Overview
This course is designed to provide hands-on experience and theoretical understanding in the field of machine learning. Students will work in groups of 3 or 4 on either practical or theoretical projects, which will be presented to the class.
-
Langevin Sampling and Denoising Autoencoders
Overdamped Langevin dynamics targets a density π(x) ∝ e^{-U(x)} via the SDE dX_t = -∇U(X_t)dt + √2 dW_t, with practical discretizations such as ULA/MALA and SGLD. Denoising autoencoders (DAEs) learn to predict clean data from noisy inputs; the denoising vector field approximates the score ∇ log p(x), linking DAEs to score matching and Langevin sampling via Tweedie’s formula.
Starter references: Welling & Teh (2011) Bayesian Learning via Stochastic Gradient Langevin Dynamics; Vincent (2011) A Connection Between Score Matching and Denoising Autoencoders.
-
Variational Autoencoders (VAE)
VAEs posit a latent-variable model pθ(x,z)=p(z)pθ(x|z) and optimize the evidence lower bound (ELBO) using the reparameterization trick for low-variance gradients. Core topics include the ELBO–KL decomposition, amortized inference, posterior collapse, and expressivity via richer posteriors (normalizing flows) and tighter bounds (IWAE). Theoretical angles involve identifiability, variational gaps, and bits-back coding interpretations.
Starter references: Kingma & Welling (2014) Auto-Encoding Variational Bayes.
-
Score-Based Diffusion Models
Score-based generative modeling learns the score ∇x log p_t(x) across noise levels and samples via reverse-time SDEs or probability-flow ODEs. The framework unifies denoising score matching, annealed Langevin dynamics, and continuous-time diffusion, with precise links to Fokker–Planck equations and Girsanov’s theorem. Key questions include consistency of score estimators, stability of reverse SDE solvers, and likelihood computation.

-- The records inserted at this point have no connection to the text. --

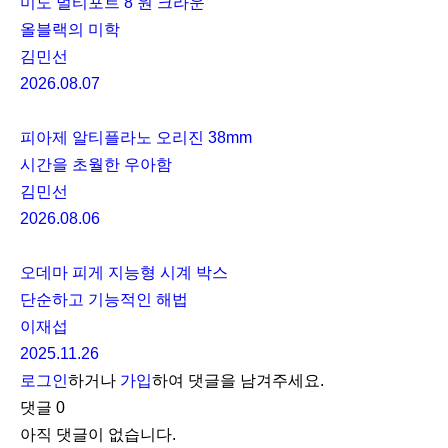
미도 멀티포트 8 원 크라운
올블랙의 미학
김민선
2026.08.07
피아제 알티플라노 오리진 38mm
시간을 초월한 우아함
김민선
2026.08.06
오데마 피게 지능형 시계 박스
단순하고 기능적인 해법
이재섭
2025.11.26
로그인
하거나
가입
하여 댓글을 남겨주세요.
댓글
0
아직 댓글이 없습니다.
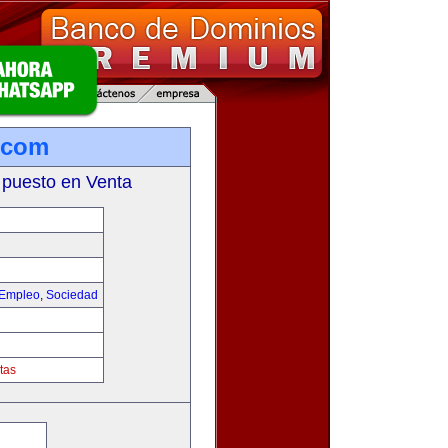
a.com
 puesto en Venta
 Empleo
,
Sociedad
tas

Starter references: Hyvärinen (2005/2007) Score Matching; Song & Ermon (2019) Generative Modeling by Estimating Gradients of the Data Distribution; Song et al. (2021) Score-Based Generative Modeling through SDEs; Song et al. (2020) Improved Techniques for Training Score-Based Generative Models.
-
Flow Matching (CNFs, CFM, Rectified Flows)
Flow Matching trains continuous normalizing flows by regressing a time-dependent
velocity field along a chosen probability path between a simple base distribution and the
data, avoiding ODE simulation during training. It connects to diffusion via the
probability-flow ODE and admits practical variants: conditional/generalized flow
matching for conditional tasks and rectified flows that learn near-straight
trajectories for fast sampling. Typical mathematical highlights include deriving the FM
objective from continuity equations and analyzing path choices (Gaussian vs. OT/displacement
interpolation) and their impact on sample complexity and stability.
Starter references:
Lipman et al., “Flow Matching for Generative Modeling” (2022)
;
Gagneux et al., “Improving & A Visual Dive into Conditional Flow Matching (2025)
.
-
Denoising Diffusion Models (Discrete Setting)

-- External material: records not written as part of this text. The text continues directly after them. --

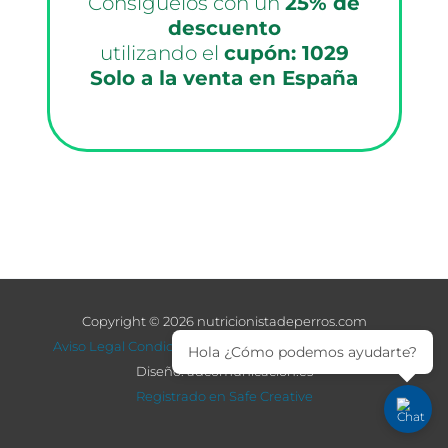
Consíguelos con un
25% de
descuento
utilizando el
cupón: 1029
Solo a la venta en España
Copyright © 2026 nutricionistadeperros.com
Aviso Legal
Condiciones de venta
nutritionist for dogs
Hola ¿Cómo podemos ayudarte?
Diseño: adcomunicacion.es
Registrado en Safe Creative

For categorical/sequential data, the forward process is a time-inhomogeneous Markov chain (e.g., multinomial corruption) that gradually randomizes symbols; the reverse model learns transition probabilities back to data. Design issues include choosing the corruption family (absorbing vs non-absorbing), parameterizing reverse kernels, and training via variational bounds or score-style objectives on simplices. Applications span text, protein sequences, and graphs.
Starter references: Austin et al. (2021) Structured Denoising Diffusion Models in Discrete State Spaces (D3PM).
-
Autoregressive Data Generation: RNNs and LSTMs
Autoregressive models factorize p(x) into products of conditionals (e.g., language models) and learn to predict the next token. Recurrent networks capture long-range dependencies through hidden states; LSTMs/GRUs mitigate vanishing gradients via gating mechanisms. Theoretical directions include expressivity, mixing properties of the induced Markov chains, and generalization under teacher forcing vs free-running.
Starter references: Hochreiter & Schmidhuber (1997) Long Short-Term Memory; Bengio et al. (2003) A Neural Probabilistic Language Model; Mikolov et al. (2010) RNN-Based Language Models.
-
Autoregressive Data Generation: Transformer Architecture
Transformers replace recurrence with attention, enabling parallelizable sequence modeling with strong inductive biases for long-range dependencies. In the autoregressive regime, causal masking yields powerful language models whose performance scales predictably with data, model size, and compute. Theory topics include attention expressivity, context length extrapolation, and scaling/compute optimality.
Starter references: Vaswani et al. (2017) Attention Is All You Need.